Spoiler alert: The book doesn't end that way. Right about the halfway mark, Hubbard wakes up on the morning of his 41st birthday, gives up alcohol and drugs cold turkey and follows the advice of a newly clean, sober, and rejuvenated Stevie Ray Vaughan in a commitment to the long road to recovery. "There ain't no elevators," Stevie tells him at the outset, "you got to take the steps." Along the way, an initially deeply skeptical Hubbard finds God, a soul mate in the aforementioned Judy, and ultimately a new lease on both his career and his artistic self confidence by swallowing his pride, signing up for fingerpicking lessons at age 42 and immediately writing the best song of his life, "The Messenger." From that point on, he begins making the kind of records he doesn't feel the need to make excuses for — especially after he adds slide guitar to his repertoire and really finds his groove. Ray and Judy get married, move to a little town called Wimberley nestled deep in the
Texas Hill Country south of Austin, and raise a gifted son named
Lucas who ends up playing lead guitar in his dad's band on both
Jimmy Fallon and Letterman before his 20th birthday.
It's quite a life, all right, and a damn fine story to boot, even in summary.

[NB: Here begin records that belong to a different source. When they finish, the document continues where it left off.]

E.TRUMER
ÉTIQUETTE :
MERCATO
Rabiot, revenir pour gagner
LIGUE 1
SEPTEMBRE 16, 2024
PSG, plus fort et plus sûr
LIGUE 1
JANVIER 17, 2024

But it's the lively, personable prose and Hubbard's inimitable voice that really makes A Life ... Well, Lived both sing and howl. As anyone who's ever had the good fortune of seeing Ray Wylie perform can attest, his impeccable timing and wry, self-deprecating stage banter is worth the price of admission on its own, and that natural comedic flair is brought into even sharper relief on the page. Of course, there's plenty of that wit weaved right into many of the song lyrics collected here, too, along with profundity and poetic beauty in spades that will read as revelatory to diehard fans of his music as it will to Hubbard neophytes.
And best of all — at least by Hubbard's own modest appraisal — it all fits inside a tidy little package that feels, well ... not unlike his Ruffian's Misfortune album from earlier this year, positively lean and mean.
"I really like the size of it, that it seems small," he says of his tome's svelte 174 pages (including the terrific afterword penned by Judy). Although Hubbard's a voracious reader and an avowed Stones fan, he admits he found the sheer heft of Keith Richards' own Life a tad imposing. "But Dylan's Chronicles, on the other hand — that's a great size and what I aimed for. I didn't want to pad it just for the sake of padding it; I wanted to get in there, get to the punchline, and get to the next chapter. So it feels like a real book, but it's ... you know, portable.
"And," he continues, waiting a perfect beat to land his pitch, "there's pictures in it!"